Sem palavras e apático, Apolo apenas deixa o corpo cair na cama ao lado de Dionísio, ao mesmo tempo que está aberto para ele, sente-se derrotado, incapaz de levantar outra vez.

- Eu sei bem como é isso - diz Dionísio mergulhando nas profundezas da alma do outro, será esse o estupro é definitivo? - Eu também sofro isso todos os dias. Este meu sorriso, este meu rosto bonito é

a máscara que sustento todos os dias para não quebrar de medo. Eu tenho medo todos os dias e quando soquei aquele filho da puta santo não era por heroísmo de coisa nenhuma e sim malcriação de uma

criança assustada e com medo. O que somos nós? O que estamos nos tornando Apolo?

Apolo levanta o olhar e procura Dionísio, procura algo profundo e encontra uma misteriosa coisa assustadora e bela acontece na simplicidade da dor.

- Dionísio, o que você está tentando me dizer?

- Olha o medo outra vez, meu velho amigo, ele está segurando a minha língua, estou com medo de ouvir uma outra coisa além da que quero, mas seus olhos estão tão claros... eu posso confiar?

- Talvez você esteja cansado... - começa Apolo e Dionísio sacode a cabeça fazendo sim - ...de viver com tanto medo e queira a sua vida de volta. Você quer ajuda para recuperar a sua vida - suas palavras

lentas e o sincronismo com os movimentos de cabeça do Dr. Diversão parece haver algo de telepático entre eles, ou será entre nós?

- Eu já pensei nisso diversas vezes... e acho que essa é a única coisa que me dá paz na hora de dormir, além dos remédios é claro, mas acredito que eu preciso reencontrá-lo...

- Tá falando do moleque? Eu disse que ele cometeu suicídio...

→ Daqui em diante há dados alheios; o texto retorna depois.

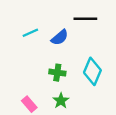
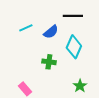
cyan diamond: (92, 71) -> (74, 47), moved
green star: (61, 101) -> (80, 86), moved

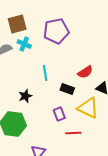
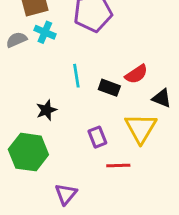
black rectangle: (67, 89) -> (109, 88), moved
yellow triangle: (88, 108) -> (141, 128), turned 35

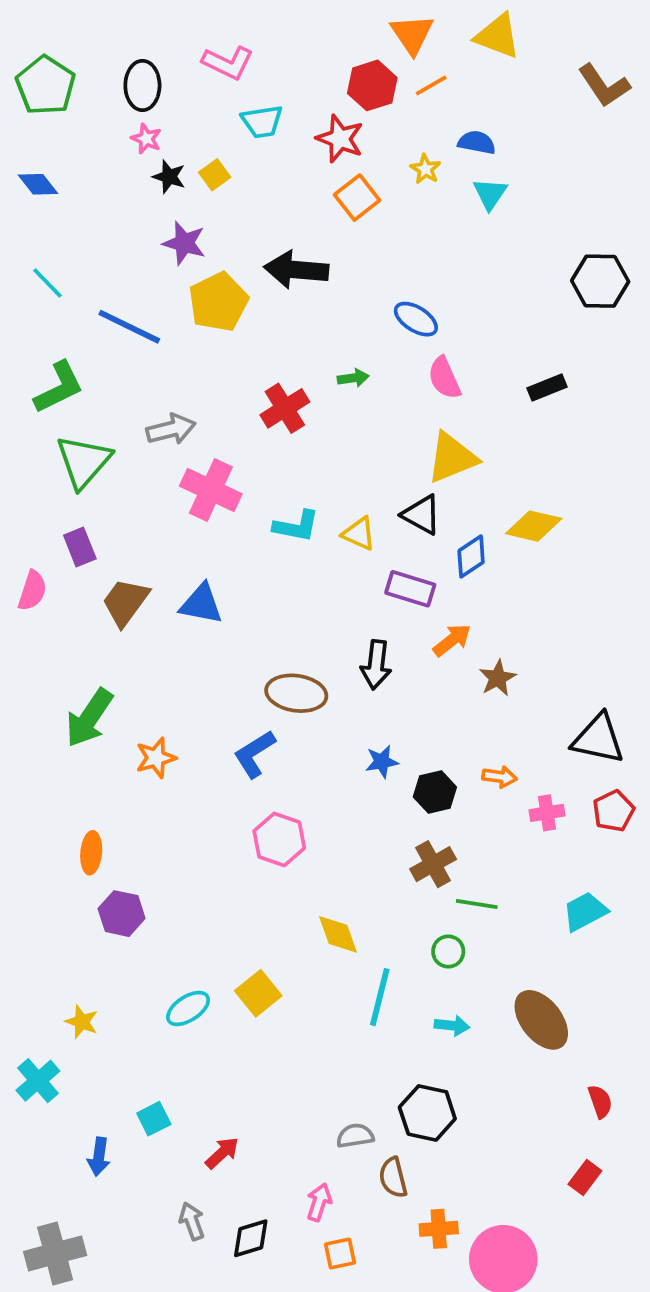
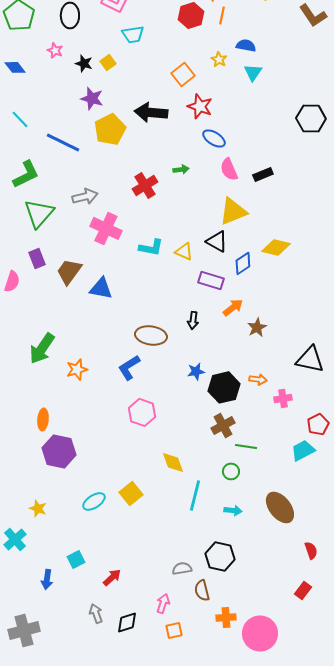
orange line: (431, 85) -> (222, 15), turned -48
pink star: (146, 139) -> (55, 50), moved
red star: (340, 139) -> (200, 106), moved
black rectangle: (547, 387) -> (263, 174), moved
brown trapezoid: (125, 602) -> (69, 271), moved
black arrow: (376, 665) -> (193, 320), size x0.7
black hexagon: (435, 792) -> (224, 387), size x1.4
red pentagon: (613, 811) -> (318, 424), moved
purple hexagon: (122, 914) -> (59, 451), size x1.4

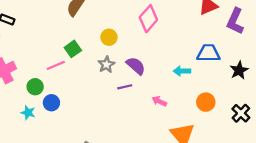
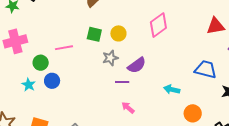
green square: (73, 49) -> (94, 34), moved, turned 35
purple semicircle: (136, 66) -> (137, 65), turned 90
cyan arrow: (182, 71) -> (172, 89), moved
pink arrow: (159, 101) -> (128, 108), moved

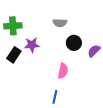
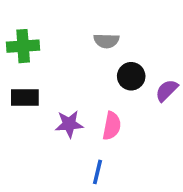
purple star: (32, 45) -> (69, 124), moved
black rectangle: (14, 55) -> (25, 98), turned 56

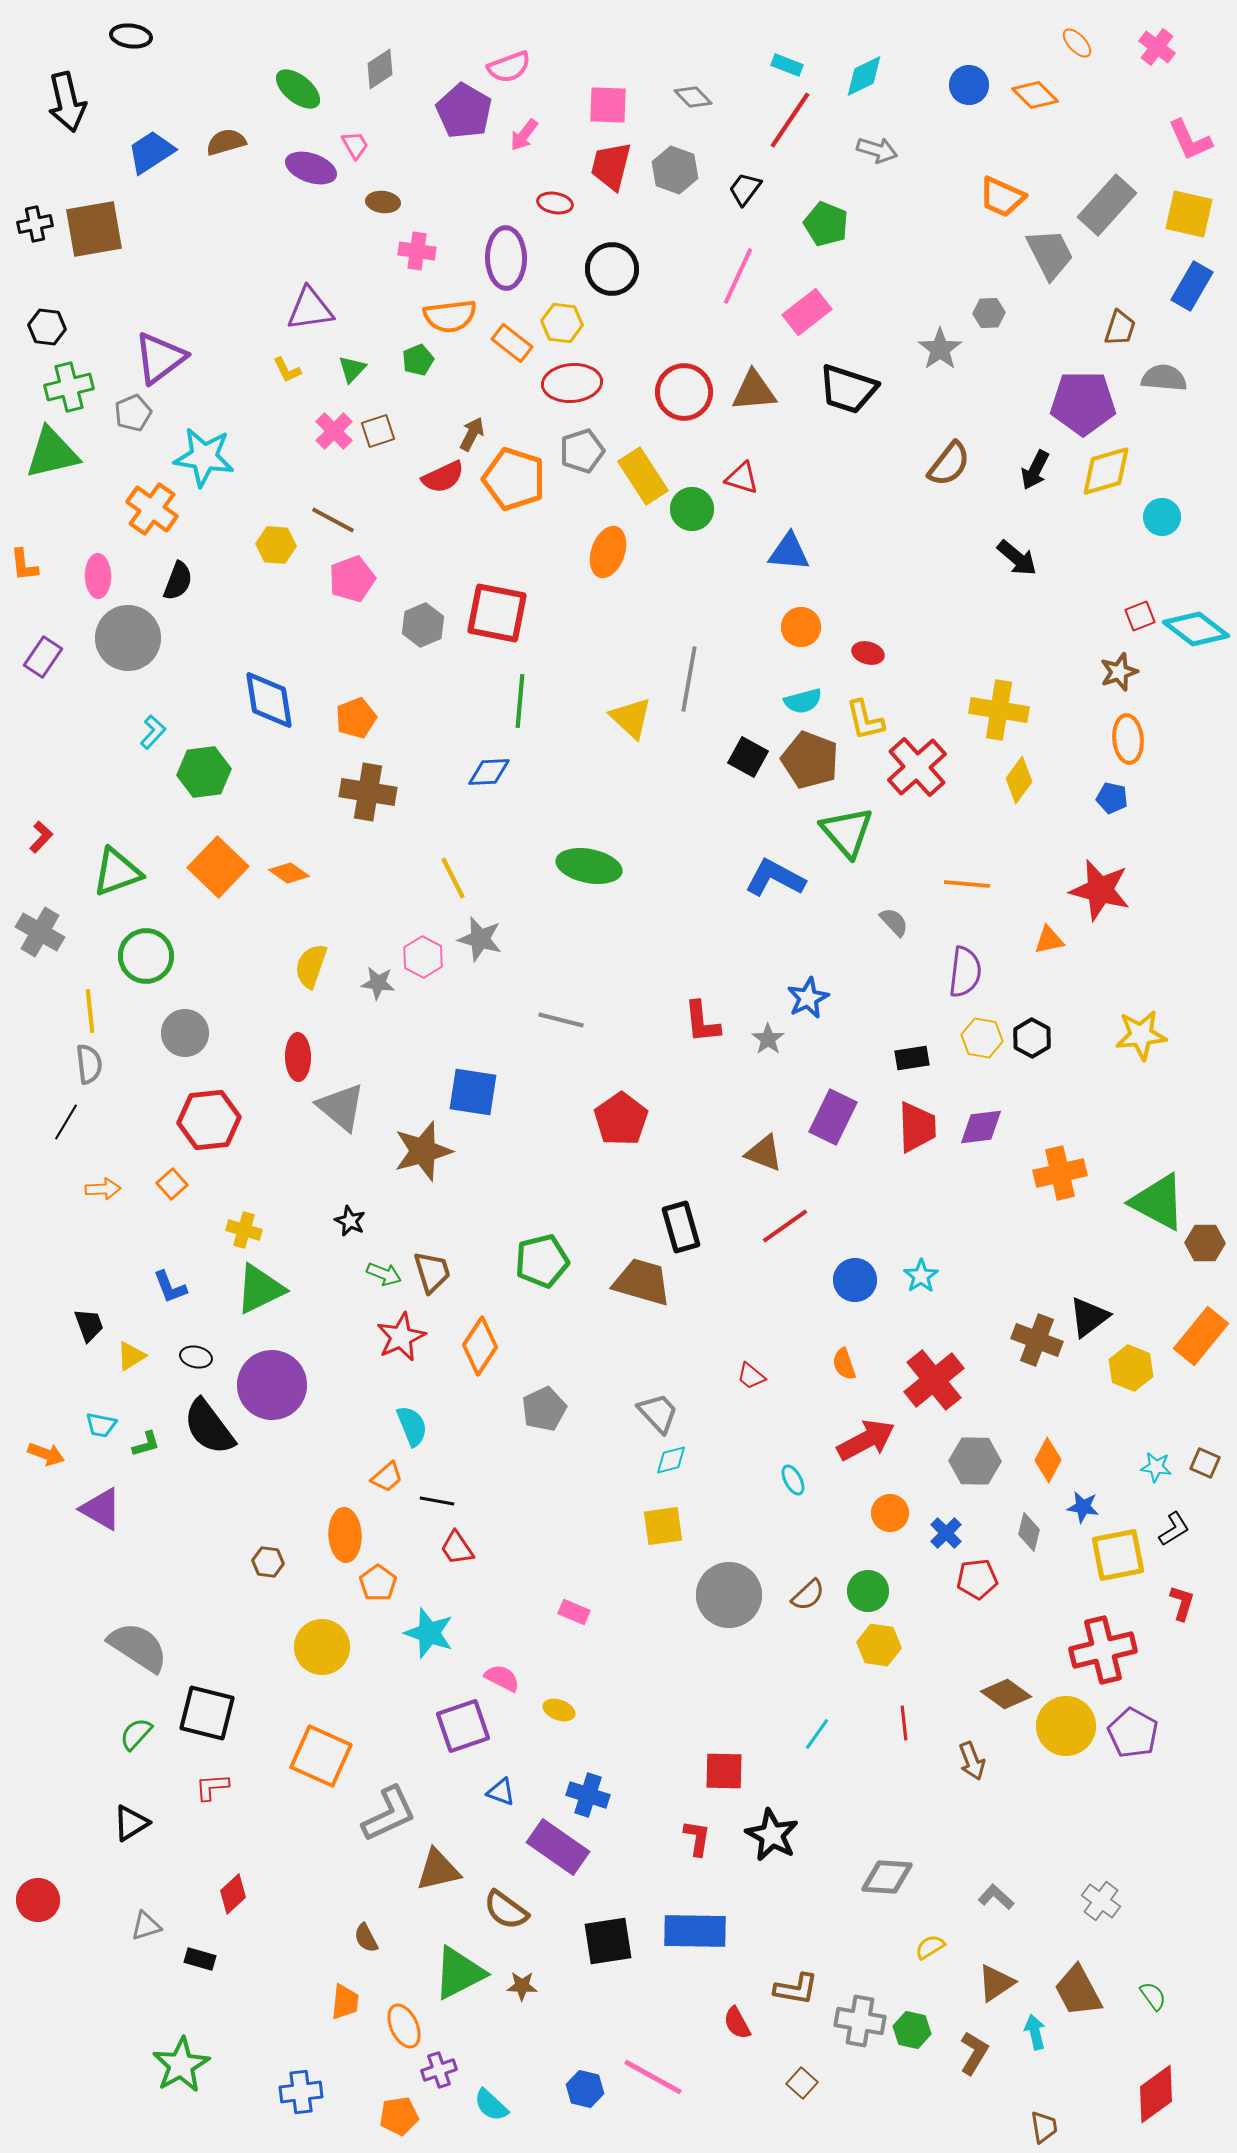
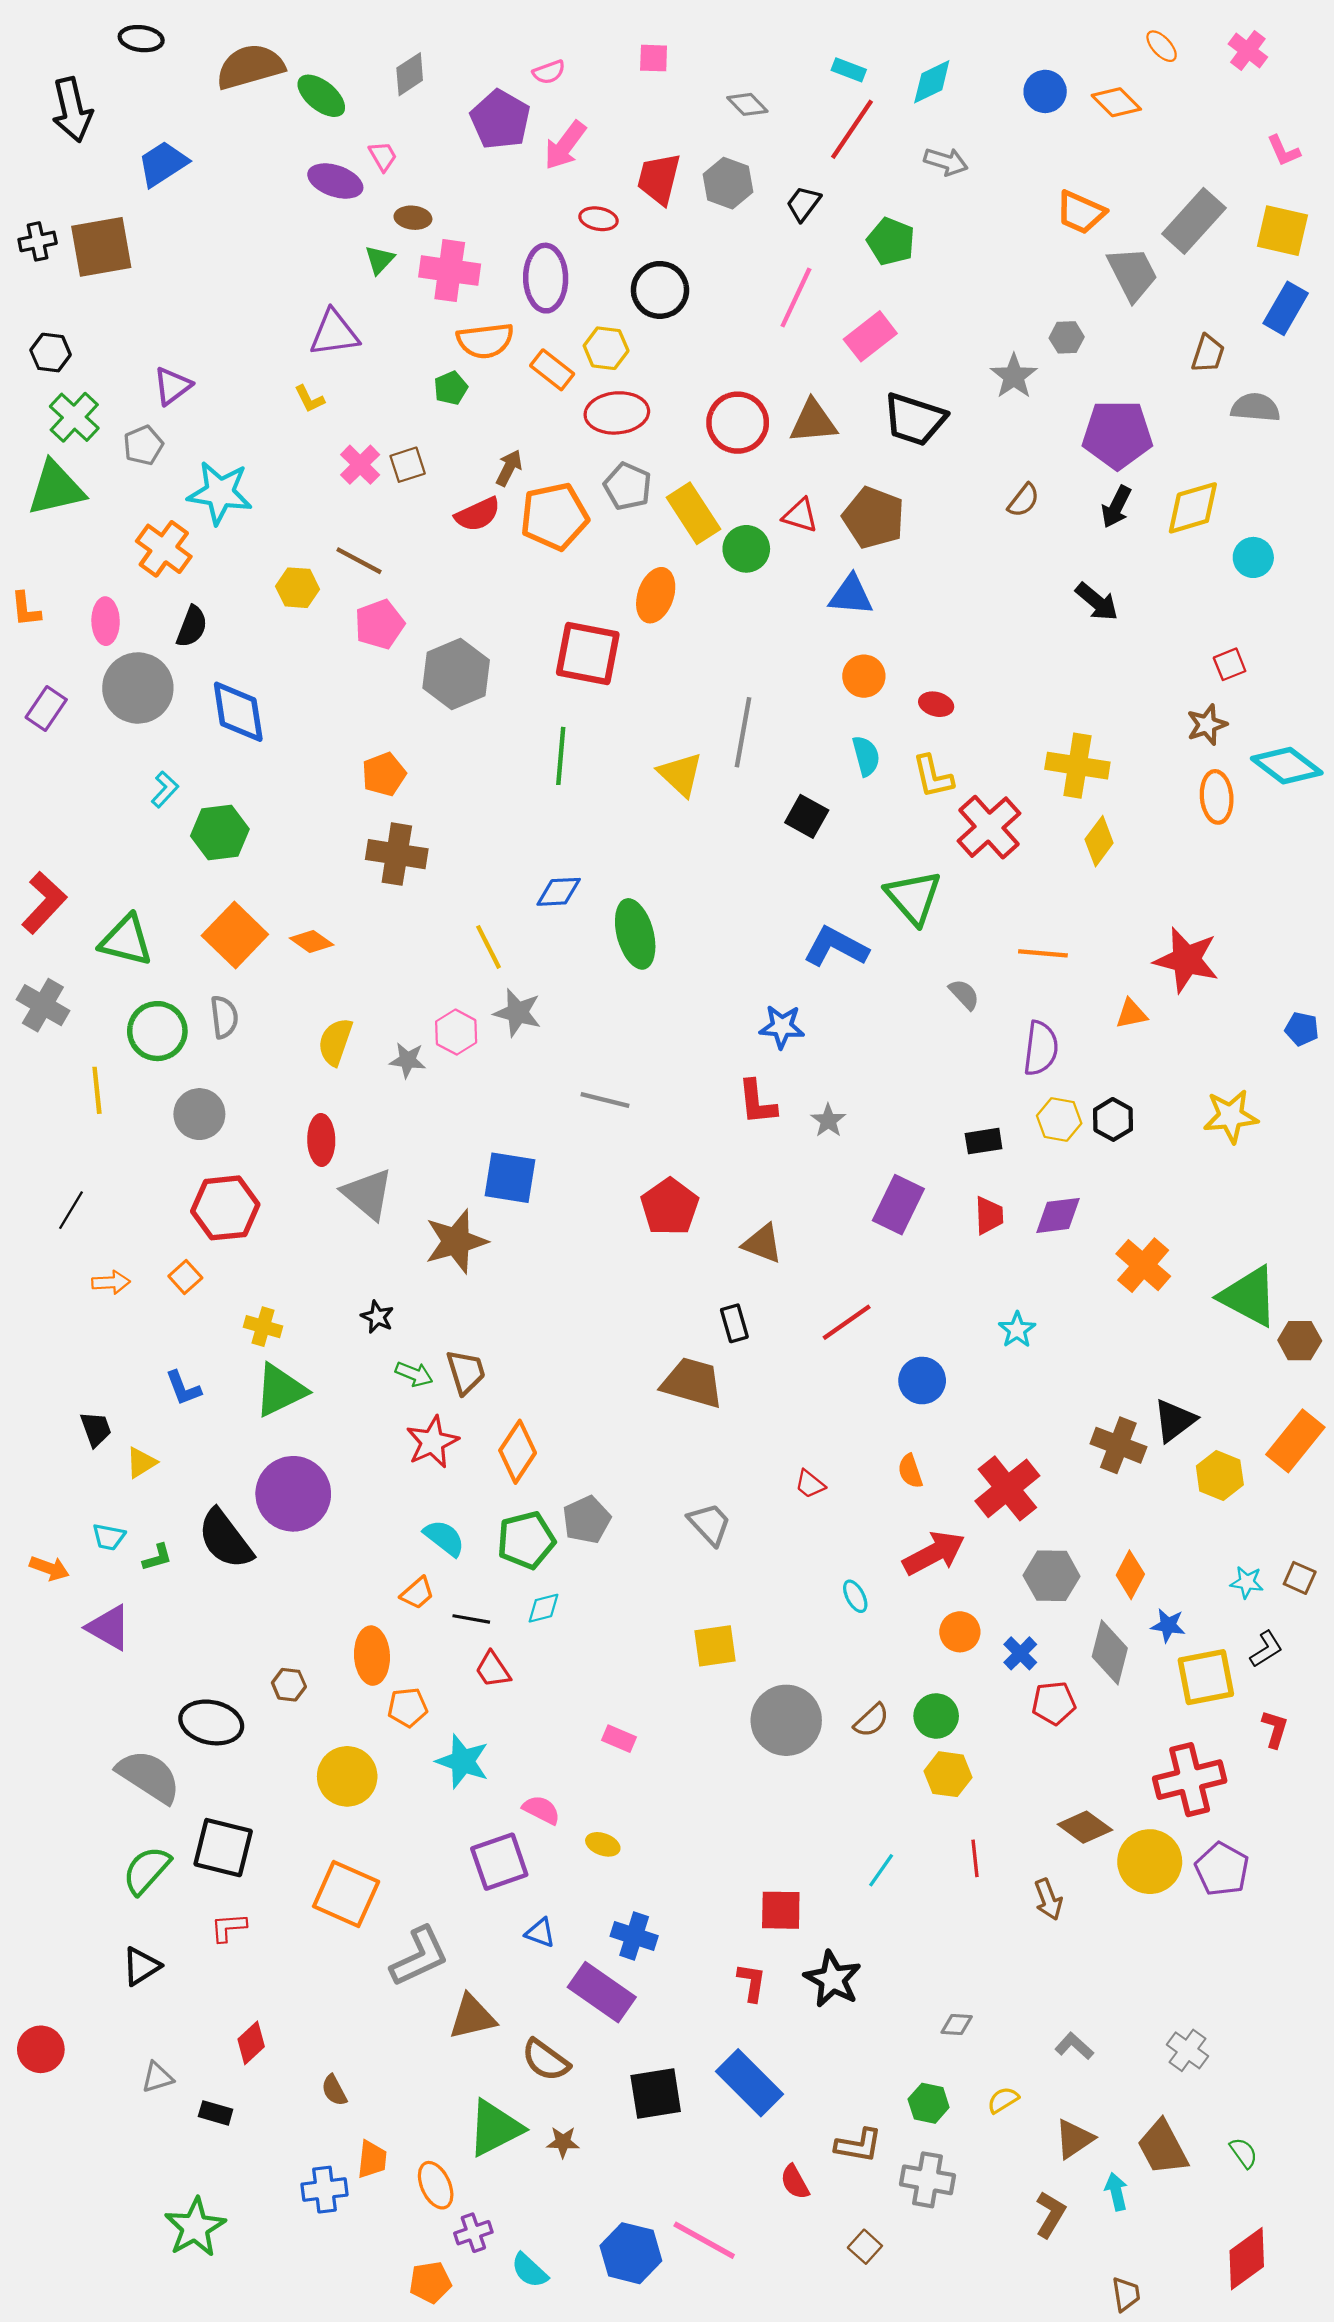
pink semicircle: (509, 67) -> (549, 72), size x0.7
pink square: (608, 105) -> (654, 58), moved, size x0.7
pink arrow: (524, 135) -> (565, 145), size x1.4
pink L-shape: (1190, 140) -> (1283, 151), size x0.7
brown semicircle: (226, 142) -> (250, 67), moved, size x1.6
pink cross: (417, 251) -> (450, 271), size x1.5
purple triangle: (160, 358) -> (172, 386), size x0.7
green triangle: (352, 369) -> (380, 260), moved
green cross: (69, 387) -> (74, 417), turned -33
purple pentagon: (1083, 403) -> (1117, 434), moved
gray pentagon: (582, 451) -> (628, 486), turned -30
brown semicircle: (949, 464) -> (1024, 500), size x0.7
orange pentagon: (514, 479) -> (554, 516), turned -30
red square: (497, 613) -> (588, 653), moved
gray hexagon: (423, 625) -> (456, 674), size x1.5
cyan diamond: (1196, 629) -> (1287, 766), moved
blue diamond: (269, 700) -> (238, 712), moved
cyan semicircle: (803, 701) -> (866, 756), turned -90
brown pentagon: (810, 760) -> (874, 518), moved
blue diamond: (489, 772) -> (559, 892), moved
blue pentagon: (1112, 798) -> (1302, 1029), moved
red L-shape: (41, 837) -> (44, 903), size x1.8
green ellipse: (589, 866) -> (635, 934), turned 64
green triangle: (117, 872) -> (126, 940), turned 34
blue star: (808, 998) -> (782, 1027), moved, turned 30
gray semicircle: (89, 1064) -> (224, 1017), moved
red trapezoid: (917, 1127) -> (989, 1215), size x0.7
brown triangle: (764, 1153) -> (762, 1244), moved
orange cross: (1060, 1173) -> (1143, 1265), turned -36
black rectangle: (681, 1227) -> (734, 1323), size x0.7
green pentagon: (542, 1261) -> (526, 1540), moved
cyan star: (921, 1276) -> (1017, 1330), moved
black ellipse: (196, 1357) -> (211, 1722), moved, size x1.8
cyan semicircle: (412, 1426) -> (444, 1538), turned -30
cyan diamond: (671, 1460) -> (543, 1608), moved
gray diamond: (1029, 1532) -> (1110, 1652), size x1.5
orange pentagon: (378, 1583) -> (408, 1707), turned 30
green semicircle: (136, 1734) -> (147, 1870), size x1.4
gray diamond: (887, 1877) -> (957, 2024), size x0.6
blue rectangle: (695, 1931) -> (750, 2083), turned 44
brown semicircle: (366, 1938) -> (334, 2090), moved
green hexagon: (912, 2030) -> (929, 2103), moved
blue hexagon: (585, 2089) -> (631, 2253), size x1.5
blue cross: (301, 2092) -> (325, 2190), moved

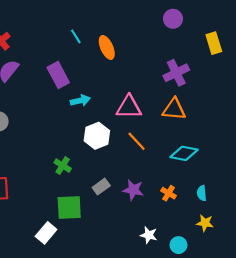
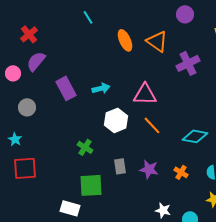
cyan line: (76, 36) -> (88, 17), moved
purple rectangle: (58, 75) -> (66, 88), moved
orange triangle: (174, 109) -> (157, 41), moved, turned 30
gray rectangle: (101, 187) -> (120, 166), turned -63
white rectangle: (46, 233) -> (70, 208), turned 66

- Sim, sim e levou um pedaço da nossa vida com ele e temos que pegar de volta, temos que voltar a viver. - as mãos de Dionísio se unem em súplica - Por favor amigão, eu preciso da minha vida de volta. O

que me diz?

- O que Exatamente você quer de mim?

- Que me ajude... que me entenda... eu preciso de respostas... e um pouco de vingança...

- Ele está morto!

- Nós também... temos que voltar a viver... eu quero matar aquele desgraçado outra vez.

Apolo não entende o que ele quer dizer com aquilo, e o pior, está completamente aterrorizado com tudo isso e mesmo assim...

- Eu aceito! - e aperta a mão de Dionísio.

- Acho que o nosso pacto está selado então. Bem-vindo ao primeiro dia do resto da sua vida! - e abre um lindo e assustador sorriso.